The limited availability of data prior to 1929 makes it hard to quantify the role of housing in the monetary policy transmission mechanism during the early twentieth century. Comparisons are also complicated by great differences between then and now in monetary policy frameworks and tools. Still, then as now, periods of tight money were reflected in higher interest rates and a greater reluctance of banks to lend, which affected conditions in mortgage markets. Moreover, students of the business cycle, such as Arthur Burns and Wesley Mitchell, have observed that residential construction was highly cyclical and contributed significantly to fluctuations in the overall economy (Burns and Mitchell, 1946). Indeed, if we take the somewhat less reliable data for 1901 to 1929 at face value, real housing investment was about three times as volatile during that era as it has been over the past half-century.

During the past century we have seen two great sea changes in the market for housing finance. The first of these was the product of the New Deal. The second arose from financial innovation and a series of crises from the 1960s to the mid-1980s in depository funding of mortgages. I will turn first to the New Deal period.

The New Deal and the Housing Market The housing sector, like the rest of the economy, was profoundly affected by the Great Depression. When Franklin Roosevelt took office in 1933, almost 10 percent of all homes were in foreclosure (Green and Wachter, 2005), construction employment had fallen by half from its late 1920s peak, and a banking system near collapse was providing little new credit. As in other sectors, New Deal reforms in housing and housing finance aimed to foster economic revival through government programs that either provided financing directly or strengthened the institutional and regulatory structure of private credit markets.

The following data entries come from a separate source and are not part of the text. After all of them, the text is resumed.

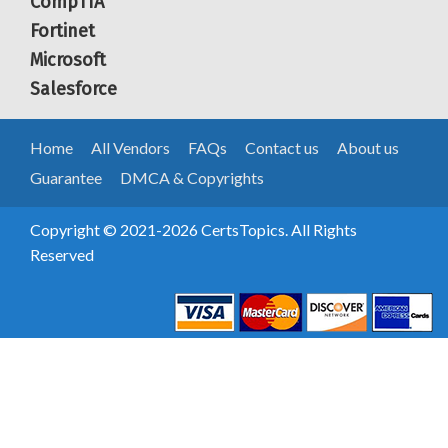
CompTIA
Fortinet
Microsoft
Salesforce
Home
All Vendors
FAQs
Contact us
About us
Guarantee
DMCA & Copyrights
Copyright © 2021-2026 CertsTopics. All Rights
Reserved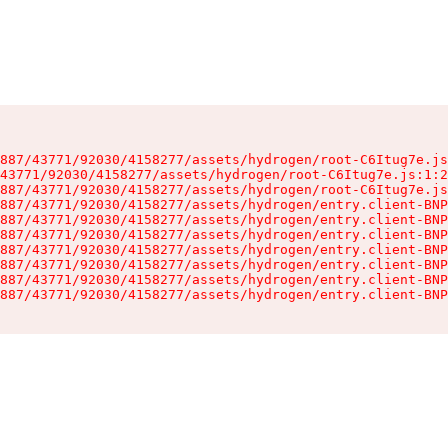
887/43771/92030/4158277/assets/hydrogen/root-C6Itug7e.js
43771/92030/4158277/assets/hydrogen/root-C6Itug7e.js:1:2
887/43771/92030/4158277/assets/hydrogen/root-C6Itug7e.js
887/43771/92030/4158277/assets/hydrogen/entry.client-BNP
887/43771/92030/4158277/assets/hydrogen/entry.client-BNP
887/43771/92030/4158277/assets/hydrogen/entry.client-BNP
887/43771/92030/4158277/assets/hydrogen/entry.client-BNP
887/43771/92030/4158277/assets/hydrogen/entry.client-BNP
887/43771/92030/4158277/assets/hydrogen/entry.client-BNP
887/43771/92030/4158277/assets/hydrogen/entry.client-BNP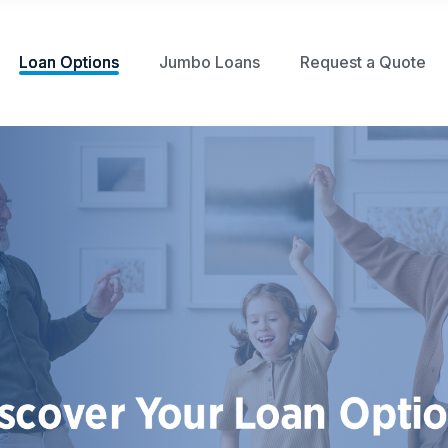
Loan Options
Jumbo Loans
Request a Quote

Actually, one of the first steps in this direction was taken not by Roosevelt but by his predecessor, Herbert Hoover, who oversaw the creation of the Federal Home Loan Banking System in 1932. This measure reorganized the thrift industry (savings and loans and mutual savings banks) under federally chartered associations and established a credit reserve system modeled after the Federal Reserve. The Roosevelt administration pushed this and other programs affecting housing finance much further. In 1934, his administration oversaw the creation of the Federal Housing Administration (FHA). By providing a federally backed insurance system for mortgage lenders, the FHA was designed to encourage lenders to offer mortgages on more attractive terms. This intervention appears to have worked in that, by the 1950s, most new mortgages were for thirty years at fixed rates, and down payment requirements had fallen to about 20 percent. In 1938, the Congress chartered the Federal National Mortgage Association, or Fannie Mae, as it came to be known. The new institution was authorized to issue bonds and use the proceeds to purchase FHA mortgages from lenders, with the objectives of increasing the supply of mortgage credit and reducing variations in the terms and supply of credit across regions.4

Shaped to a considerable extent by New Deal reforms and regulations, the postwar mortgage market took on the form that would last for several decades. The market had two main sectors. One, the descendant of the pre-Depression market sector, consisted of savings and loan associations, mutual savings banks, and, to a lesser extent, commercial banks. With financing from short-term deposits, these institutions made conventional fixed-rate long-term loans to homebuyers. Notably, federal and state regulations limited geographical diversification for these lenders, restricting interstate banking and obliging thrifts to make mortgage loans in small local areas--within 50 miles of the home office until 1964, and within 100 miles after that. In the other sector, the product of New Deal programs, private mortgage brokers and other lenders originated standardized loans backed by the FHA and the Veterans' Administration (VA). These guaranteed loans could be held in portfolio or sold to institutional investors through a nationwide secondary market.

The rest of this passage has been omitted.